## EXERCISE
Lines below starting with the line with "Mailing lists (179, 34)" and going on through the line with "hypermail 3.0.0 (315, 977)" must be output exactly; the rest of the records must be left out.

## RECORDS SHOWN
□ □ □ □

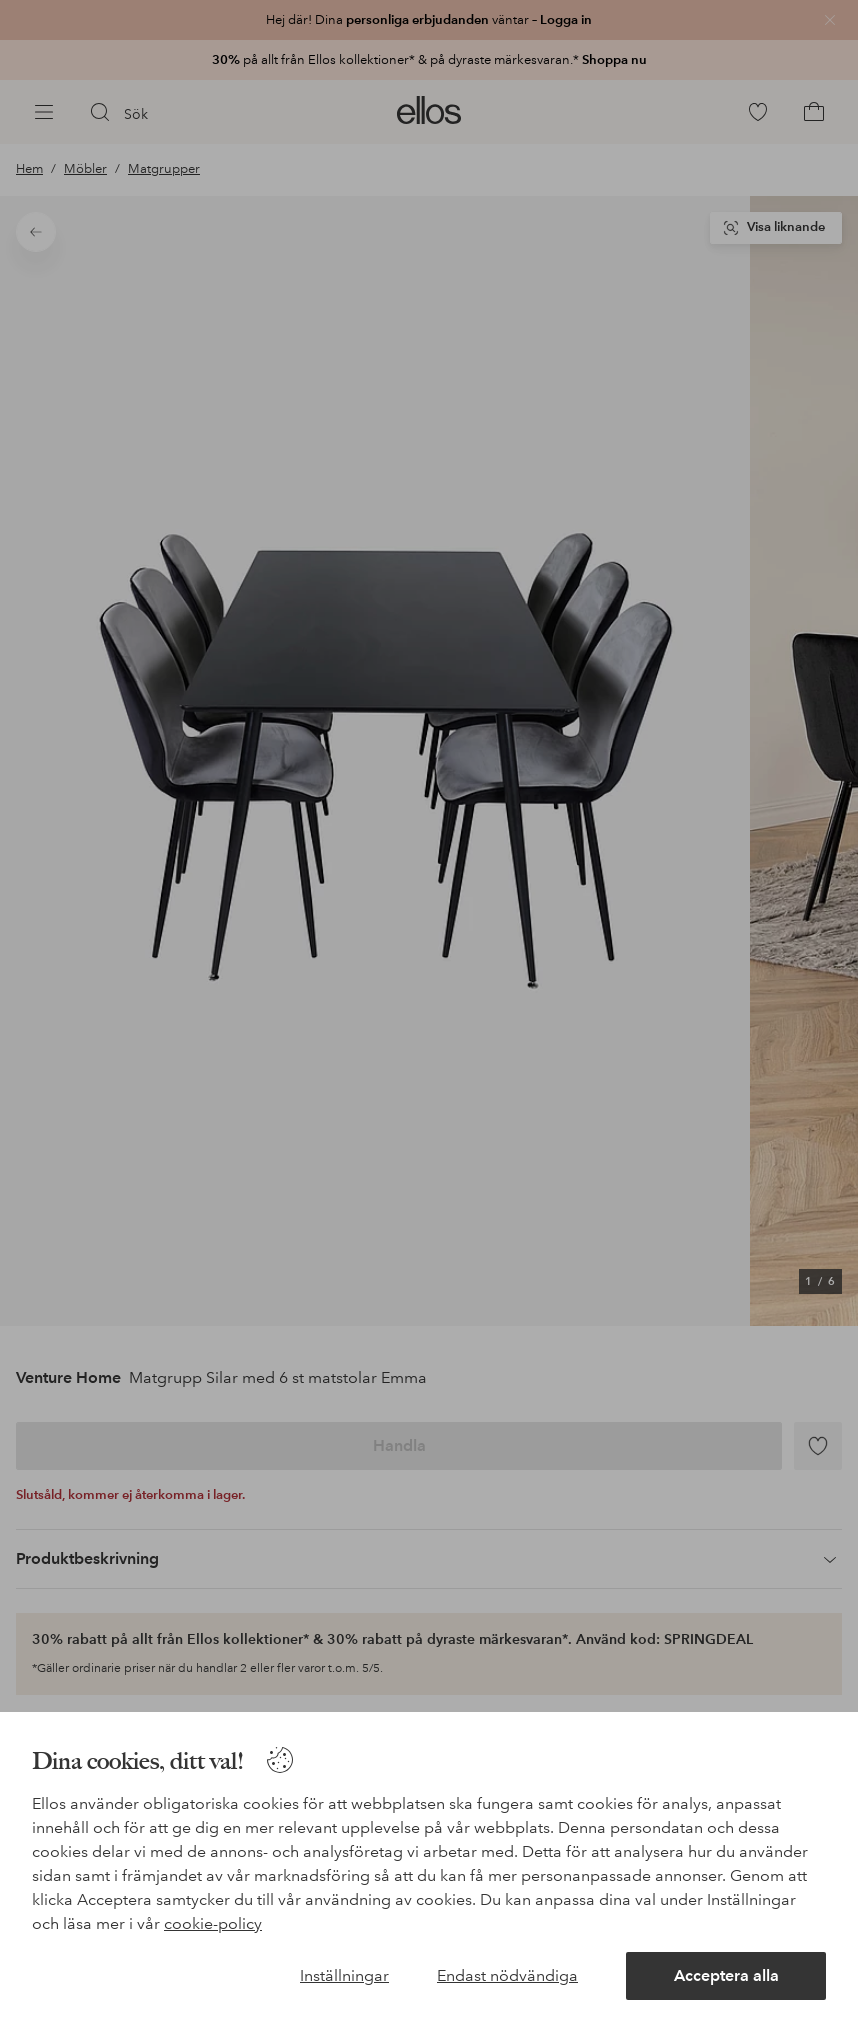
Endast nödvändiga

□ □ □ □

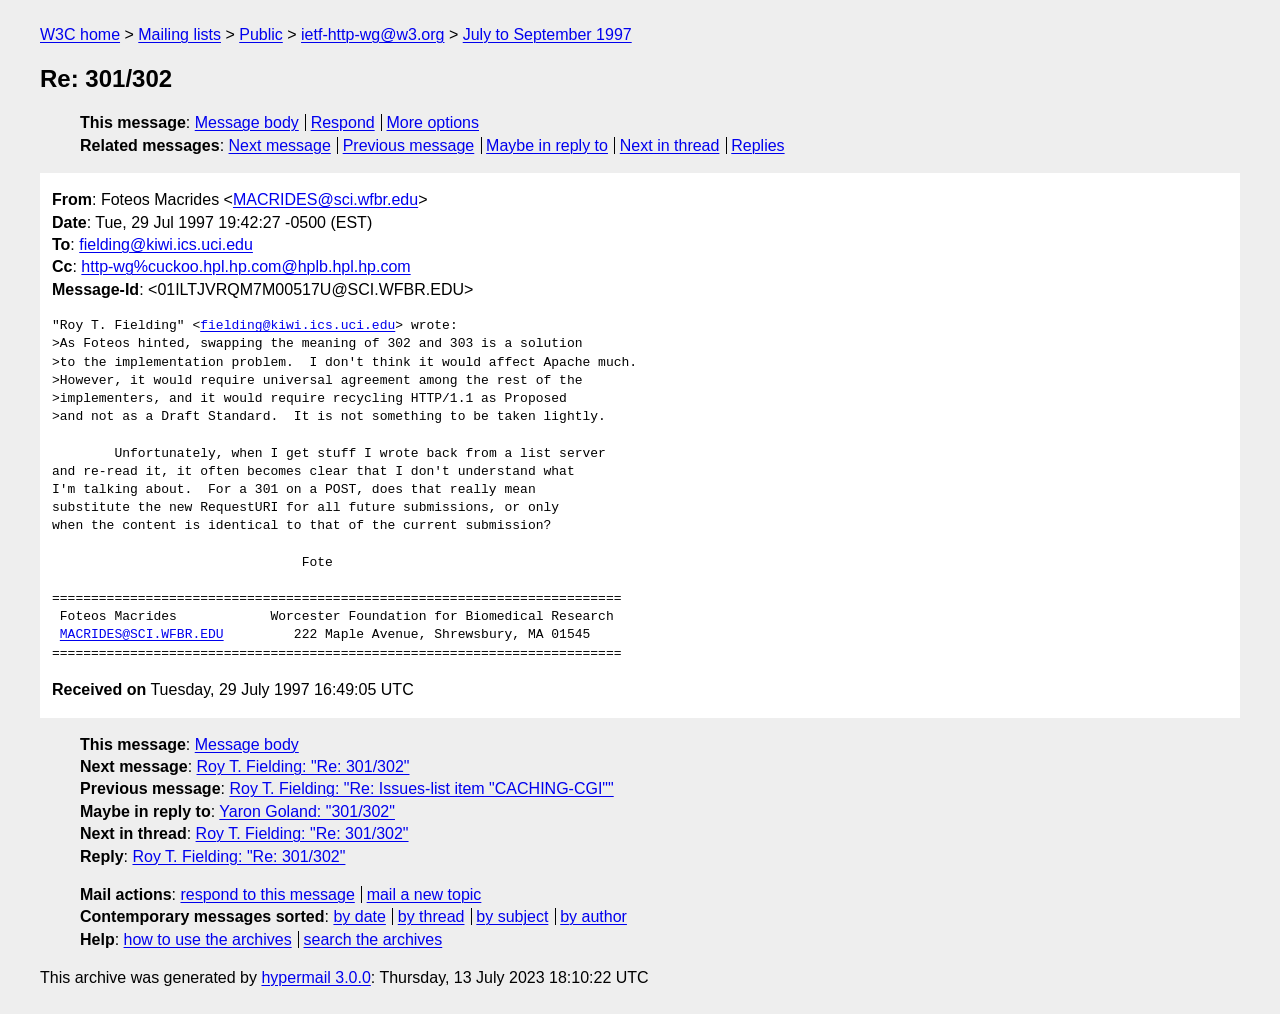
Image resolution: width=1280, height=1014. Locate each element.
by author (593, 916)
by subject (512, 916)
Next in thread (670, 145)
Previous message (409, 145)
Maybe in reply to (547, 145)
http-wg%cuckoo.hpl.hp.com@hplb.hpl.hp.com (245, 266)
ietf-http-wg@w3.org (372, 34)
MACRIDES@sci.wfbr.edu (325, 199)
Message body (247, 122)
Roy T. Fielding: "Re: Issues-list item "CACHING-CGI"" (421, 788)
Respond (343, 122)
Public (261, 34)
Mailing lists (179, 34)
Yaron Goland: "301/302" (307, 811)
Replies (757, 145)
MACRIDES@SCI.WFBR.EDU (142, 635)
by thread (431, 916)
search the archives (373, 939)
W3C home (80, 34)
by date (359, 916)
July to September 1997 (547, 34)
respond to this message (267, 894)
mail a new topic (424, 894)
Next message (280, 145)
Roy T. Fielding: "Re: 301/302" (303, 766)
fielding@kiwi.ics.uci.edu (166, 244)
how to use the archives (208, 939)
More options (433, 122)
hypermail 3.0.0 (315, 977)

□ □ □ □

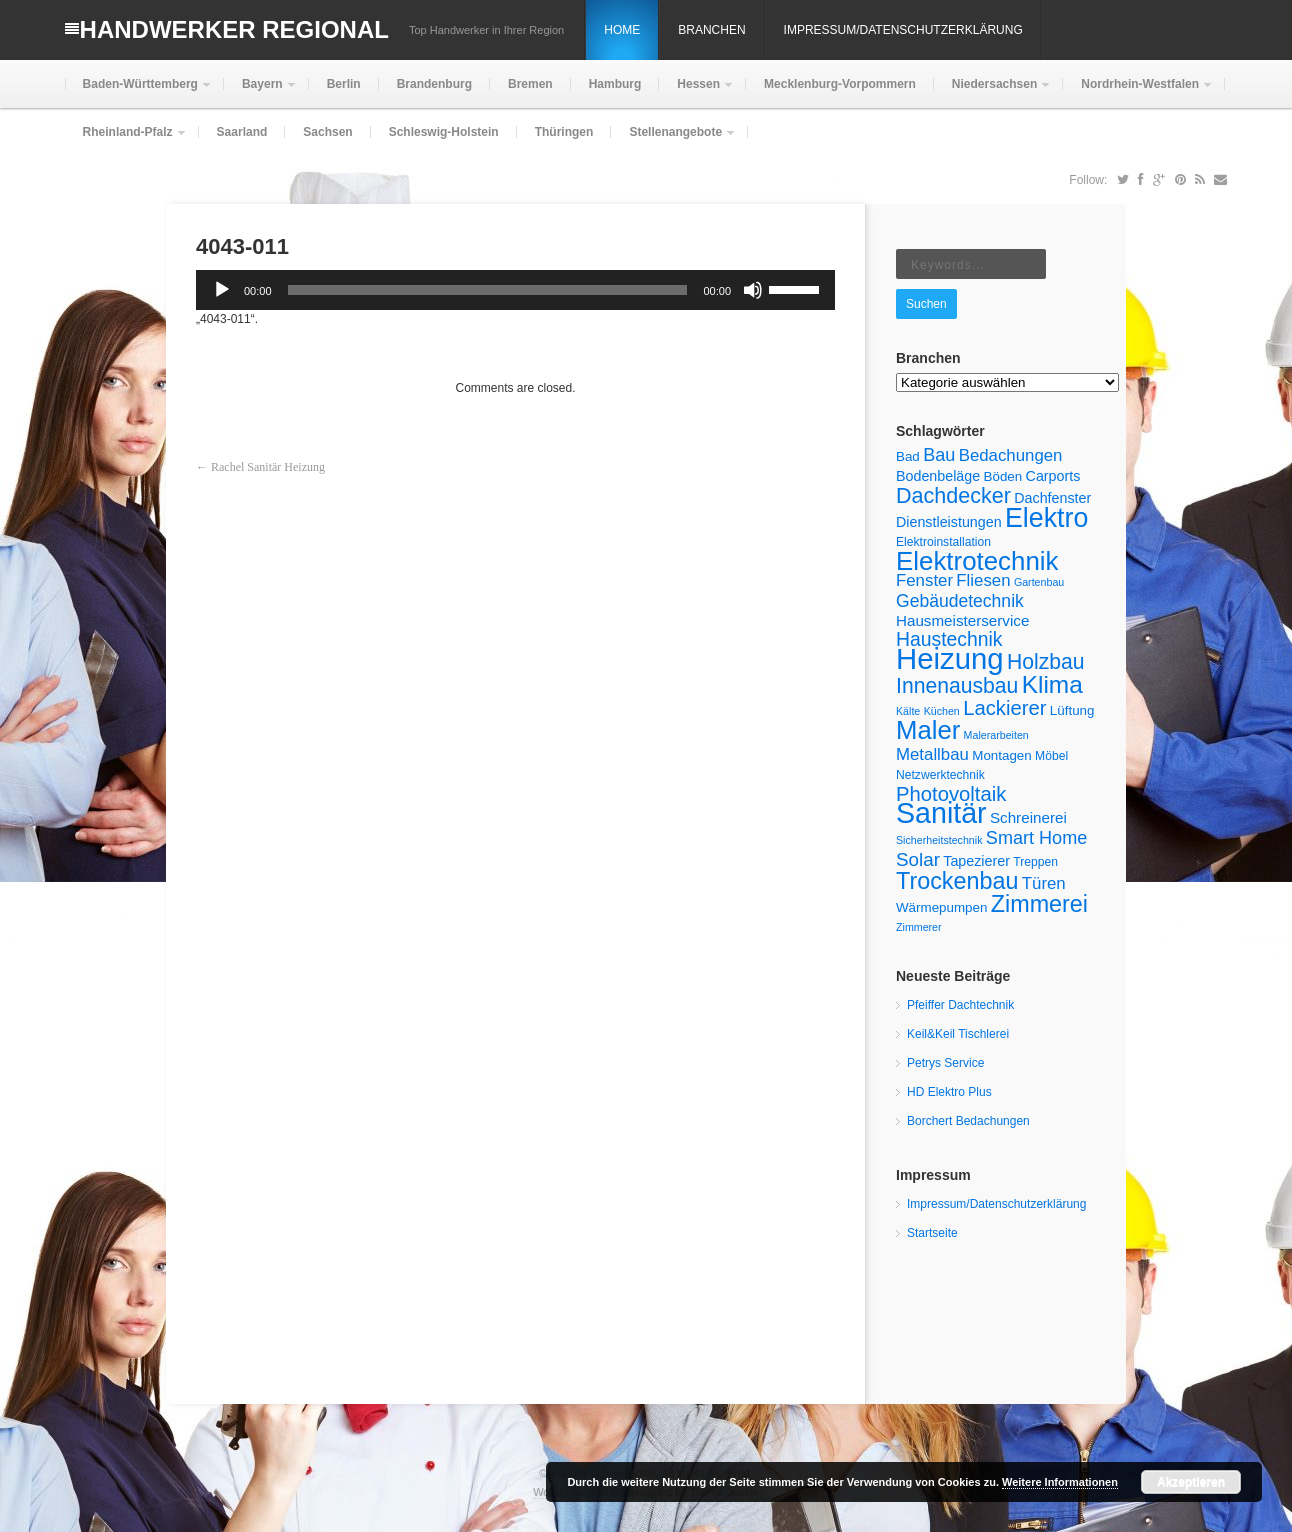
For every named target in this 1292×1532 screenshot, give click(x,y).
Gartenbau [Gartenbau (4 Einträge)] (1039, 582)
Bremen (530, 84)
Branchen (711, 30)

□ □ □ □

## SOLUTION TO THE EXERCISE
Mailing lists (179, 34)
Yaron Goland: "301/302" (307, 811)
Replies (757, 145)
MACRIDES@SCI.WFBR.EDU (142, 635)
by thread (431, 916)
search the archives (373, 939)
W3C home (80, 34)
by date (359, 916)
July to September 1997 (547, 34)
respond to this message (267, 894)
mail a new topic (424, 894)
Next message (280, 145)
Roy T. Fielding: "Re: 301/302" (303, 766)
fielding@kiwi.ics.uci.edu (166, 244)
how to use the archives (208, 939)
More options (433, 122)
hypermail 3.0.0 (315, 977)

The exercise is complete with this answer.